Closed cwzat closed 4 years ago
There is no loss function for occlusion masks. The whole network is trained in an end-to-end manner after we pre-train the Flow Field Estimator. Therefore, we did not design loss functions for the mask.
How to only train the Flow Field Estimator ? I do not understand the supervisions~Thanks
You can use the following code to train the Flow Field Estimator
python train.py \
--name=fashion \
--model=pose_flow \
--attn_layer=2,3 \
--kernel_size=2=5,3=3 \
--gpu_id=0 \
--dataset_mode=fashion \
--dataroot=./dataset/fashion
We use two loss functions for the Flow Field Estimator: The Sampling Correctness Loss and The Regularization Loss. The Sampling Correctness loss is used to constrain the flow filed to sample semantically similar regions. It calculates the similarity between the warped source image and the ground truth image at the VGG feature level. The Regularization Loss is used to model the flow filed correlations of the image neighborhoods. We find that local deformations between sources and targets can be seen as the affine transformations. Therefore, we further add a regularization term to punish local regions where the transformation is not an affine transformation. Please refer to our paper for more details
Thanks, by the way,when will you release the pretrained model for shapenet?
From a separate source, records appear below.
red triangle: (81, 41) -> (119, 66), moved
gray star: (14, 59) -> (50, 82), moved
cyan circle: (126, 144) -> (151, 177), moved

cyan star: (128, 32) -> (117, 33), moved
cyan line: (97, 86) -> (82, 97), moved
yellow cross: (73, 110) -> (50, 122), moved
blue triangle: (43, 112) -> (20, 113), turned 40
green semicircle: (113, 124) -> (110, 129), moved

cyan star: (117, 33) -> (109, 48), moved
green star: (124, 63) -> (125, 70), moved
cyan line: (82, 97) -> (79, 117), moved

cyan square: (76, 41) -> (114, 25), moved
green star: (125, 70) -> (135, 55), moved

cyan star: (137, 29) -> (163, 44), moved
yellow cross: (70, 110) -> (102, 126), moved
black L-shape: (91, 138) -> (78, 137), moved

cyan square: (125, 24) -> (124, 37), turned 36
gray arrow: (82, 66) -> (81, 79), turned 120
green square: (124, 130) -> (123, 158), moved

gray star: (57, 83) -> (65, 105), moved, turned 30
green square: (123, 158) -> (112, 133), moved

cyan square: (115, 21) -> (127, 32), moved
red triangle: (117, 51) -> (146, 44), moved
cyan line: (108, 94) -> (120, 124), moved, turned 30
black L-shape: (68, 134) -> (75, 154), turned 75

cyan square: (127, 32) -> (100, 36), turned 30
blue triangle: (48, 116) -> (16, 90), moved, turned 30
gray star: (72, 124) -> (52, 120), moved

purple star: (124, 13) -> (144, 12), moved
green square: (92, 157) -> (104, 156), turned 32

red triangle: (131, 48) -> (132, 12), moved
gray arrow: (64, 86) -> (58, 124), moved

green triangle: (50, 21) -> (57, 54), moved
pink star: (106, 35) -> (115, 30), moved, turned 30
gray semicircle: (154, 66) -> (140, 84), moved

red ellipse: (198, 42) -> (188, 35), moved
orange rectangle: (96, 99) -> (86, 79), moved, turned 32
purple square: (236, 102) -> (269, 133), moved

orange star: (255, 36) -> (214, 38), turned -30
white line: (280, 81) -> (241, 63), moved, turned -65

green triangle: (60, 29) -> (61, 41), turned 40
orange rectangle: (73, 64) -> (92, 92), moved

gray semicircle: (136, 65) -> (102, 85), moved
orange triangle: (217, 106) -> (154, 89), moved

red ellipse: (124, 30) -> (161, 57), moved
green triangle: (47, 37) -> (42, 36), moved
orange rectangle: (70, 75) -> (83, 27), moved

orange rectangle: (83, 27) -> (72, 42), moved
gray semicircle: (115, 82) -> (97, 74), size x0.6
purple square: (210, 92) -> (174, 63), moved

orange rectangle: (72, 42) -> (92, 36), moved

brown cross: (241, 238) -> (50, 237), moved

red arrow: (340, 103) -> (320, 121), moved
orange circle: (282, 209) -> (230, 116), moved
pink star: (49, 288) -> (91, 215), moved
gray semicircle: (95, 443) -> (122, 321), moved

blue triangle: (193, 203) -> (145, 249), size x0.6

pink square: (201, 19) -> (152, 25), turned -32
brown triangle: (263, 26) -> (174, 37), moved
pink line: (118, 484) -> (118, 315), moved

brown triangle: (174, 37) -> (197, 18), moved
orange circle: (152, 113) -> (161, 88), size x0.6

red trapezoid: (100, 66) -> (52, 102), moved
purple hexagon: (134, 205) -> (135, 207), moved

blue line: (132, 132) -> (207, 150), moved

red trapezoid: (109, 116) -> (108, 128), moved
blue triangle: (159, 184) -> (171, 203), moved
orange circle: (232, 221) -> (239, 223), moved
Thanks for your interest. We are rewriting and checking the code of the ShapeNet model. I believe it will be finished before this weekend. The source code and trained model will be released once it is done.
Thanks again for your patient explaination~
Hi, in this code, the masks (output of flow net) is not under supervision. But the mask is used in
PoseTargetNet
to generate the final output. What is the loss function of mask in flow net? Or there is no loss function about masks in flow net? Thanks!